AL-ADWA, Egypt (Reuters) - Even though they ousted his brother from office, Sayed Mursi does not have a bad word to say about Egypt’s military.
“I have boundless confidence in the army,” Sayed said, sitting in his sparse, drafty house, a picture of deposed president Mohamed Mursi hanging on the wall next to a framed verse from the Quran.
“I have patience. He does too,” he told Reuters, referring to his elder brother. “He taught me that when someone makes you mad, don’t antagonize them, you don’t respond with anger.”
Views in the Mursi family’s home village of al-Adwa reflect how many Egyptians feel about their military: its generals are fallible but as an institution it can bring a degree of stability and security to a country weary of political chaos.
The rice paddies, corn fields and dirt roads of al-Adwa feel a world away from the clogged, polluted streets of Cairo. But the Nile Delta village where the Mursi brothers grew up is less than two hours’ drive from the capital.

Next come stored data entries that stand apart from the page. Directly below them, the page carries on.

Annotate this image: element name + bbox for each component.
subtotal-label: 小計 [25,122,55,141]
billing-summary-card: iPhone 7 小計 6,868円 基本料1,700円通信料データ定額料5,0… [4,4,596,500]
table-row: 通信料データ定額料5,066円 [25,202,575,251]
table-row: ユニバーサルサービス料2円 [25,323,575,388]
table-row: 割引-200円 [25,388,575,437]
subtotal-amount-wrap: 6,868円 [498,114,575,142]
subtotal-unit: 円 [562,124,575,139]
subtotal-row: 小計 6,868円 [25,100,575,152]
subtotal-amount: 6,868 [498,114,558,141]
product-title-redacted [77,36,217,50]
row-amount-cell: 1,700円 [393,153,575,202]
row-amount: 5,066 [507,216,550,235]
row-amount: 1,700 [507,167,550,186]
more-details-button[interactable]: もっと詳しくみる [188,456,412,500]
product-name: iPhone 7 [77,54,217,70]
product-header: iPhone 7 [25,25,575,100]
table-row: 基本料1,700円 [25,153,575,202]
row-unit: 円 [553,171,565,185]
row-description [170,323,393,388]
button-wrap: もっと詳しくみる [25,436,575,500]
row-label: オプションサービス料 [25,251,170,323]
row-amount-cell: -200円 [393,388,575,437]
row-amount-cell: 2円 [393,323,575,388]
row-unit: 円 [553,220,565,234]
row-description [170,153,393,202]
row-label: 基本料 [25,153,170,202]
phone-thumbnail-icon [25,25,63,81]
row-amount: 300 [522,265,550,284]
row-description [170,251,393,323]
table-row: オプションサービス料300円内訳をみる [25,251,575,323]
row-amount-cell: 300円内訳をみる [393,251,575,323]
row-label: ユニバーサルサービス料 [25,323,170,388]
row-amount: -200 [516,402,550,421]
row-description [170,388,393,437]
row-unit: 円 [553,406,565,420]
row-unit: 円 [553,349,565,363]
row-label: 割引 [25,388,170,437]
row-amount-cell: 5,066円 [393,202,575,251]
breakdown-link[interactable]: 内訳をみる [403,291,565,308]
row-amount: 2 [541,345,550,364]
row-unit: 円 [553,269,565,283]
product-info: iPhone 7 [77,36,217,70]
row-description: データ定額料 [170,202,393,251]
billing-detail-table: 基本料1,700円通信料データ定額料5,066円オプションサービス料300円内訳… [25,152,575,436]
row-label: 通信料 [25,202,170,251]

Mohamed Mursi, the talented son of a peasant farmer, studied in Cairo and Los Angeles before rising through the ranks of the Muslim Brotherhood to become Egypt’s first freely-elected president last year - until the army removed him on July 3.
Two of his brothers, Saeed and Sayed, still live in al-Adwa. While Saeed went straight to Cairo to join thousands of Islamists staging a round-the-clock vigil to demand the president’s return, Sayed has stayed in his sleepy village.

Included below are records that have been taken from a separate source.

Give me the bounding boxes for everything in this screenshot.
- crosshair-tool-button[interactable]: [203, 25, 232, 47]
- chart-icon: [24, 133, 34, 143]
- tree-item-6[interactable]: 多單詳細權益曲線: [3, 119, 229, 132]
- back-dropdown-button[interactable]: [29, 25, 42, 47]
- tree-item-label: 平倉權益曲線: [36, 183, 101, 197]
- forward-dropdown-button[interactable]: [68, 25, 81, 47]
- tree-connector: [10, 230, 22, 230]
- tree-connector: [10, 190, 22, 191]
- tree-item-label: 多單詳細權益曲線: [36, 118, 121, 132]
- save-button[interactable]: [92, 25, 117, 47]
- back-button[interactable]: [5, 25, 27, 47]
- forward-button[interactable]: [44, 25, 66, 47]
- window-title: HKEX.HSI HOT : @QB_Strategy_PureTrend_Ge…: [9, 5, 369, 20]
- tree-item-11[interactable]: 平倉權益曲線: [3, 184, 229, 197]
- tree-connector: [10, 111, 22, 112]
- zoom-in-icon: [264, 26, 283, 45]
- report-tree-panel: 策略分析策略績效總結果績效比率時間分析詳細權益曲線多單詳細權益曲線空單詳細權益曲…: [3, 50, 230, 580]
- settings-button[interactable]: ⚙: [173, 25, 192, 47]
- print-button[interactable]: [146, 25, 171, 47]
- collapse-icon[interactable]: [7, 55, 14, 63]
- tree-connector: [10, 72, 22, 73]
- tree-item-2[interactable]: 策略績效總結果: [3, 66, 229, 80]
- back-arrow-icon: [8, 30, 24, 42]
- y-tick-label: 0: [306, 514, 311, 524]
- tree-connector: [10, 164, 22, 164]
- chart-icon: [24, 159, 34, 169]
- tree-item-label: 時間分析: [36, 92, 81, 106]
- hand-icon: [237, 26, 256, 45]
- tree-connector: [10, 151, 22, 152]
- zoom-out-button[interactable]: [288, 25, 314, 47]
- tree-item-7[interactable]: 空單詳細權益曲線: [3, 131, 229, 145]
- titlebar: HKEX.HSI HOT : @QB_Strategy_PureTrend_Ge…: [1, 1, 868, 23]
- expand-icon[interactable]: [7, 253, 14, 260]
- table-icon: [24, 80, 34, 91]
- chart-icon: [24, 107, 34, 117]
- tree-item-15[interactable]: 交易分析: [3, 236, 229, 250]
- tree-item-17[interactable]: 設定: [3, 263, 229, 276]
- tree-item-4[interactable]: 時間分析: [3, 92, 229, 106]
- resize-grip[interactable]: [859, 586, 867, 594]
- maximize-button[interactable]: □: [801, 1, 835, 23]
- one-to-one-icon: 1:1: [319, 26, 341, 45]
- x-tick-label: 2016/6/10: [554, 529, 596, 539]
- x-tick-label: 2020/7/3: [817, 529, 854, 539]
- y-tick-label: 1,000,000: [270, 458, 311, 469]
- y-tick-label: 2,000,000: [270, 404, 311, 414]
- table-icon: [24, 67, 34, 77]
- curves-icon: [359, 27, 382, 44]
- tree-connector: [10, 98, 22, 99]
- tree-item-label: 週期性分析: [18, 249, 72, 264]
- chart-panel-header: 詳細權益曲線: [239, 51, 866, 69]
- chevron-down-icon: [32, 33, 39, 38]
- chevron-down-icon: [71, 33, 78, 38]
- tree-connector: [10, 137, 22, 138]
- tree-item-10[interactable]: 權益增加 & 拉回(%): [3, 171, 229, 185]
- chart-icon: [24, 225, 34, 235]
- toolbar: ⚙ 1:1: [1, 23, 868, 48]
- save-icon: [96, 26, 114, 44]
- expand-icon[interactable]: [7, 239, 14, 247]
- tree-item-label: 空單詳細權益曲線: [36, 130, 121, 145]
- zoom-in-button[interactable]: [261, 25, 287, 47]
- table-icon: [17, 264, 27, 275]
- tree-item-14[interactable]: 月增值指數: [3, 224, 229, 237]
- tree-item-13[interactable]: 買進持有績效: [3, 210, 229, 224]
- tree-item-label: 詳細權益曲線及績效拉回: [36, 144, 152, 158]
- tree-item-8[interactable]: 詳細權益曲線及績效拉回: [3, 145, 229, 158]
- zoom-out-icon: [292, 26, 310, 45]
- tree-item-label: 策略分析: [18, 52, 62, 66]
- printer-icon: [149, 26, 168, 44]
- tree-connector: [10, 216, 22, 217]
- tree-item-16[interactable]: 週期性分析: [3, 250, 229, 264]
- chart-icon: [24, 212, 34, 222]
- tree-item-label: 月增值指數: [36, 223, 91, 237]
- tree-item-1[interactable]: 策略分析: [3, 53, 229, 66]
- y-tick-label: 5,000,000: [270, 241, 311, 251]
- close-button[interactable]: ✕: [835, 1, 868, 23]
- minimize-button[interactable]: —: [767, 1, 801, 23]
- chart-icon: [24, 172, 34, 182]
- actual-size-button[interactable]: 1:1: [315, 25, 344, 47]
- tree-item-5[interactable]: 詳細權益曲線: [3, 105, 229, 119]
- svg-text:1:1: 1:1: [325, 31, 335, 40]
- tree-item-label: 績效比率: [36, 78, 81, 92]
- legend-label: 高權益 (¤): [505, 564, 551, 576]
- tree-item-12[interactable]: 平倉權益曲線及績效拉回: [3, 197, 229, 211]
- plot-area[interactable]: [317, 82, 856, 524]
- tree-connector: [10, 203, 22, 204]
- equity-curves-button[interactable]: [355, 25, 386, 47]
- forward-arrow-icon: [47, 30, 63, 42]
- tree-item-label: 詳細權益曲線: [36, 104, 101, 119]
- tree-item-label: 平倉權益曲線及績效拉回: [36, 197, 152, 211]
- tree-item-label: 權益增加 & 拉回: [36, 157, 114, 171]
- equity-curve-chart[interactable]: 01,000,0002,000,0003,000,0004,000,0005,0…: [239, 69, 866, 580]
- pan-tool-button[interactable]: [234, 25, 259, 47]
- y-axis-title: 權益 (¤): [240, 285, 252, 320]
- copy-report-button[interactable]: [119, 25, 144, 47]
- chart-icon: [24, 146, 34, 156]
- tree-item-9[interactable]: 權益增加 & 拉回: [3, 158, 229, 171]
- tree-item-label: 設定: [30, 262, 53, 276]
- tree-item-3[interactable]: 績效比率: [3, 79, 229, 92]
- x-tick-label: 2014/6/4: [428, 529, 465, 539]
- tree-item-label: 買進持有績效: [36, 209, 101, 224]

Sporting the same haircut and close-cropped beard as the ousted Islamist leader, Sayed distinguishes between the generals he blames for his brother’s downfall and the army itself that remains a source of enormous pride.

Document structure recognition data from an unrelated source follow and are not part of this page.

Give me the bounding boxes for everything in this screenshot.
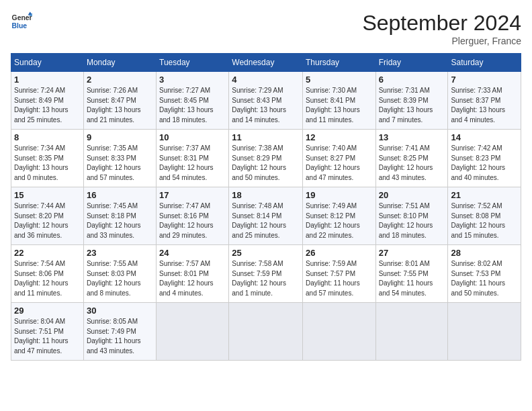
calendar-cell <box>303 303 376 361</box>
day-info: Sunrise: 8:05 AM Sunset: 7:49 PM Dayligh… <box>87 317 153 356</box>
svg-text:General: General <box>12 14 32 21</box>
day-number: 7 <box>451 75 518 85</box>
day-number: 3 <box>159 75 226 85</box>
day-info: Sunrise: 7:29 AM Sunset: 8:43 PM Dayligh… <box>232 86 300 125</box>
day-number: 22 <box>14 248 81 258</box>
day-info: Sunrise: 7:51 AM Sunset: 8:10 PM Dayligh… <box>379 201 445 240</box>
day-info: Sunrise: 7:38 AM Sunset: 8:29 PM Dayligh… <box>232 144 300 183</box>
calendar-week-row: 8Sunrise: 7:34 AM Sunset: 8:35 PM Daylig… <box>11 130 521 187</box>
day-number: 11 <box>232 132 300 142</box>
calendar-cell: 24Sunrise: 7:57 AM Sunset: 8:01 PM Dayli… <box>157 245 229 303</box>
day-info: Sunrise: 7:26 AM Sunset: 8:47 PM Dayligh… <box>87 86 153 125</box>
day-info: Sunrise: 7:58 AM Sunset: 7:59 PM Dayligh… <box>232 259 300 298</box>
day-info: Sunrise: 7:41 AM Sunset: 8:25 PM Dayligh… <box>379 144 445 183</box>
calendar-cell: 21Sunrise: 7:52 AM Sunset: 8:08 PM Dayli… <box>448 187 521 245</box>
day-info: Sunrise: 7:52 AM Sunset: 8:08 PM Dayligh… <box>451 201 518 240</box>
day-info: Sunrise: 7:34 AM Sunset: 8:35 PM Dayligh… <box>14 144 81 183</box>
calendar-week-row: 1Sunrise: 7:24 AM Sunset: 8:49 PM Daylig… <box>11 72 521 130</box>
day-number: 6 <box>379 75 445 85</box>
day-info: Sunrise: 7:27 AM Sunset: 8:45 PM Dayligh… <box>159 86 226 125</box>
day-number: 18 <box>232 190 300 200</box>
calendar-cell <box>229 303 303 361</box>
title-block: September 2024 Plerguer, France <box>362 11 521 46</box>
day-number: 24 <box>159 248 226 258</box>
day-info: Sunrise: 7:57 AM Sunset: 8:01 PM Dayligh… <box>159 259 226 298</box>
day-info: Sunrise: 7:59 AM Sunset: 7:57 PM Dayligh… <box>306 259 373 298</box>
calendar-cell: 9Sunrise: 7:35 AM Sunset: 8:33 PM Daylig… <box>83 130 156 187</box>
day-number: 2 <box>87 75 153 85</box>
calendar-cell <box>157 303 229 361</box>
calendar-cell <box>448 303 521 361</box>
day-number: 20 <box>379 190 445 200</box>
calendar-cell: 12Sunrise: 7:40 AM Sunset: 8:27 PM Dayli… <box>303 130 376 187</box>
calendar-week-row: 29Sunrise: 8:04 AM Sunset: 7:51 PM Dayli… <box>11 303 521 361</box>
day-of-week-header: Monday <box>83 54 156 72</box>
calendar-header-row: SundayMondayTuesdayWednesdayThursdayFrid… <box>11 54 521 72</box>
location: Plerguer, France <box>362 36 521 46</box>
day-info: Sunrise: 7:55 AM Sunset: 8:03 PM Dayligh… <box>87 259 153 298</box>
calendar-cell: 1Sunrise: 7:24 AM Sunset: 8:49 PM Daylig… <box>11 72 84 130</box>
day-number: 27 <box>379 248 445 258</box>
calendar-cell: 2Sunrise: 7:26 AM Sunset: 8:47 PM Daylig… <box>83 72 156 130</box>
day-number: 30 <box>87 306 153 316</box>
day-number: 12 <box>306 132 373 142</box>
day-number: 28 <box>451 248 518 258</box>
day-number: 17 <box>159 190 226 200</box>
day-number: 29 <box>14 306 81 316</box>
day-number: 5 <box>306 75 373 85</box>
calendar-cell: 30Sunrise: 8:05 AM Sunset: 7:49 PM Dayli… <box>83 303 156 361</box>
day-number: 23 <box>87 248 153 258</box>
day-number: 13 <box>379 132 445 142</box>
calendar-week-row: 15Sunrise: 7:44 AM Sunset: 8:20 PM Dayli… <box>11 187 521 245</box>
day-info: Sunrise: 7:33 AM Sunset: 8:37 PM Dayligh… <box>451 86 518 125</box>
calendar-table: SundayMondayTuesdayWednesdayThursdayFrid… <box>11 53 521 361</box>
calendar-cell: 29Sunrise: 8:04 AM Sunset: 7:51 PM Dayli… <box>11 303 84 361</box>
calendar-cell: 5Sunrise: 7:30 AM Sunset: 8:41 PM Daylig… <box>303 72 376 130</box>
day-number: 15 <box>14 190 81 200</box>
day-number: 10 <box>159 132 226 142</box>
day-info: Sunrise: 8:01 AM Sunset: 7:55 PM Dayligh… <box>379 259 445 298</box>
calendar-cell: 19Sunrise: 7:49 AM Sunset: 8:12 PM Dayli… <box>303 187 376 245</box>
calendar-cell: 23Sunrise: 7:55 AM Sunset: 8:03 PM Dayli… <box>83 245 156 303</box>
calendar-cell: 3Sunrise: 7:27 AM Sunset: 8:45 PM Daylig… <box>157 72 229 130</box>
calendar-cell: 16Sunrise: 7:45 AM Sunset: 8:18 PM Dayli… <box>83 187 156 245</box>
day-info: Sunrise: 7:47 AM Sunset: 8:16 PM Dayligh… <box>159 201 226 240</box>
day-info: Sunrise: 7:37 AM Sunset: 8:31 PM Dayligh… <box>159 144 226 183</box>
day-of-week-header: Sunday <box>11 54 84 72</box>
calendar-cell: 13Sunrise: 7:41 AM Sunset: 8:25 PM Dayli… <box>375 130 448 187</box>
day-number: 19 <box>306 190 373 200</box>
calendar-body: 1Sunrise: 7:24 AM Sunset: 8:49 PM Daylig… <box>11 72 521 361</box>
day-info: Sunrise: 7:48 AM Sunset: 8:14 PM Dayligh… <box>232 201 300 240</box>
day-info: Sunrise: 8:02 AM Sunset: 7:53 PM Dayligh… <box>451 259 518 298</box>
day-number: 8 <box>14 132 81 142</box>
day-of-week-header: Friday <box>375 54 448 72</box>
day-number: 26 <box>306 248 373 258</box>
day-info: Sunrise: 7:45 AM Sunset: 8:18 PM Dayligh… <box>87 201 153 240</box>
day-number: 16 <box>87 190 153 200</box>
logo: General Blue <box>11 11 32 32</box>
day-info: Sunrise: 8:04 AM Sunset: 7:51 PM Dayligh… <box>14 317 81 356</box>
day-info: Sunrise: 7:40 AM Sunset: 8:27 PM Dayligh… <box>306 144 373 183</box>
calendar-cell: 11Sunrise: 7:38 AM Sunset: 8:29 PM Dayli… <box>229 130 303 187</box>
day-of-week-header: Wednesday <box>229 54 303 72</box>
day-of-week-header: Thursday <box>303 54 376 72</box>
calendar-cell: 18Sunrise: 7:48 AM Sunset: 8:14 PM Dayli… <box>229 187 303 245</box>
month-title: September 2024 <box>362 11 521 36</box>
calendar-cell: 10Sunrise: 7:37 AM Sunset: 8:31 PM Dayli… <box>157 130 229 187</box>
day-info: Sunrise: 7:54 AM Sunset: 8:06 PM Dayligh… <box>14 259 81 298</box>
day-of-week-header: Tuesday <box>157 54 229 72</box>
day-of-week-header: Saturday <box>448 54 521 72</box>
calendar-cell: 22Sunrise: 7:54 AM Sunset: 8:06 PM Dayli… <box>11 245 84 303</box>
day-number: 25 <box>232 248 300 258</box>
day-info: Sunrise: 7:35 AM Sunset: 8:33 PM Dayligh… <box>87 144 153 183</box>
calendar-cell: 25Sunrise: 7:58 AM Sunset: 7:59 PM Dayli… <box>229 245 303 303</box>
calendar-week-row: 22Sunrise: 7:54 AM Sunset: 8:06 PM Dayli… <box>11 245 521 303</box>
page-header: General Blue September 2024 Plerguer, Fr… <box>11 11 521 46</box>
calendar-cell: 14Sunrise: 7:42 AM Sunset: 8:23 PM Dayli… <box>448 130 521 187</box>
day-info: Sunrise: 7:42 AM Sunset: 8:23 PM Dayligh… <box>451 144 518 183</box>
calendar-cell: 27Sunrise: 8:01 AM Sunset: 7:55 PM Dayli… <box>375 245 448 303</box>
day-number: 4 <box>232 75 300 85</box>
calendar-cell: 8Sunrise: 7:34 AM Sunset: 8:35 PM Daylig… <box>11 130 84 187</box>
calendar-cell: 15Sunrise: 7:44 AM Sunset: 8:20 PM Dayli… <box>11 187 84 245</box>
day-info: Sunrise: 7:24 AM Sunset: 8:49 PM Dayligh… <box>14 86 81 125</box>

“The most important thing in this country is the army. It’s a red line for Egyptians. If someone in the army makes mistakes, that’s a problem. But we are humans and we make mistakes,” he said, sitting on a cushion on the plastic mat-covered floor.
General Abdel Fattah al-Sisi, who ordered Mursi’s removal after huge street protests against the president, has called for more rallies on Friday, challenging the Muslim Brotherhood which is planning its own marches.
The Brotherhood has accused Sisi of staging a coup and say they fear the return of a “police state”.
Mursi himself has not been seen in public since July 3 and has been held at an undisclosed location.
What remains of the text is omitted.